[Spambayes] to From_ or not to From_?
Tim Peters
tim.one@comcast.net
Tue, 01 Oct 2002 19:35:14 -0400
[Neale Pickett, "From " lines]
> ...
> Here, I'll put my money where my mouth is. My mail program writes the
> From header as an X-From: line. I add this to my bayescustomize.ini:
>
> [Tokenizer]
> basic_header_tokenize: True
> basic_header_skip: received
> date
> x-[^f][^r].*
Note that this tokenizes a great many headers lines beyond just x-from.
Something like
basic_header_skip: (?!x-from)
would have been sharper (that's a negative lookahead assertion: it matches
iff the header name doesn't match x-from, so it skips a header line iff it's
not x-from, so it looks only at x-from -- all obvious to the most casual
observer <wink>).
> And I get this on my tiny corpus (2x5x200 messages):
>
> """
> false positive percentages
> 1.500 1.500 tied
> 1.000 1.000 tied
> 2.000 1.000 won -50.00%
> 1.500 1.000 won -33.33%
> 1.500 1.000 won -33.33%
>
> won 3 times
> tied 2 times
> lost 0 times
>
> total unique fp went from 15 to 11 won -26.67%
> mean fp % went from 1.5 to 1.1 won -26.67%
>
> false negative percentages
> 1.500 1.000 won -33.33%
> 0.000 0.500 lost +(was 0)
> 1.000 1.000 tied
> 0.500 0.000 won -100.00%
> 1.000 1.000 tied
>
> won 2 times
> tied 2 times
> lost 1 times
> """
>
> In all but one case where something changed, it was just a single
> message. That's not a huge improvement,
*Relative to* your error rates, it was a huge improvement, but it's hard to
be confident about it because the absolute # of msgs involved is so small.

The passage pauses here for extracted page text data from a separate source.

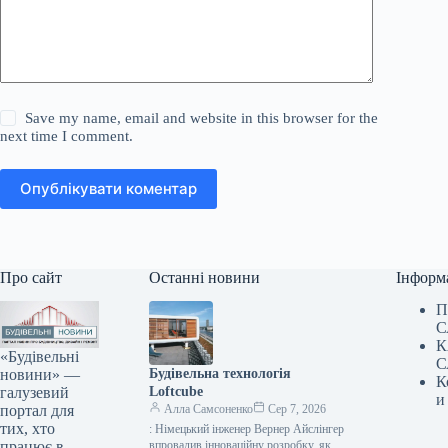
Save my name, email and website in this browser for the
next time I comment.
Опублікувати коментар
Про сайт
Останні новини
Інформ
П
С
К
«Будівельні
С
новини» —
Будівельна технологія
К
галузевий
Loftcube
и
портал для
Алла Самсоненко
Сер 7, 2026
тих, хто
: Німецький інженер Вернер Айслінгер
працює в
впровадив інноваційну розробку, яка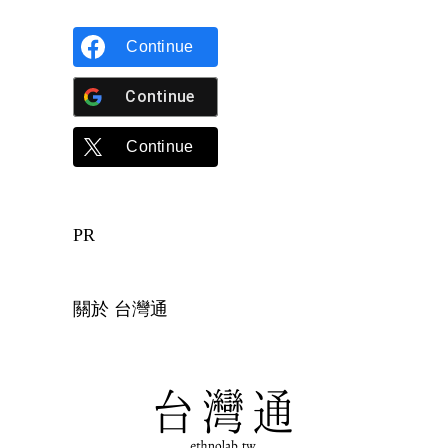
Continue
Continue
Continue
PR
關於 台灣通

Still, that it won 3 times on f-p, and never lost, adds to the confidence
you should have that it truly helped.
> but maybe enough of one to convince someone with a larger test
> set to try it out?
I can't get away with tokenizing so many header lines; there are too many
"good clues for bad reasons" in my mixed-source data.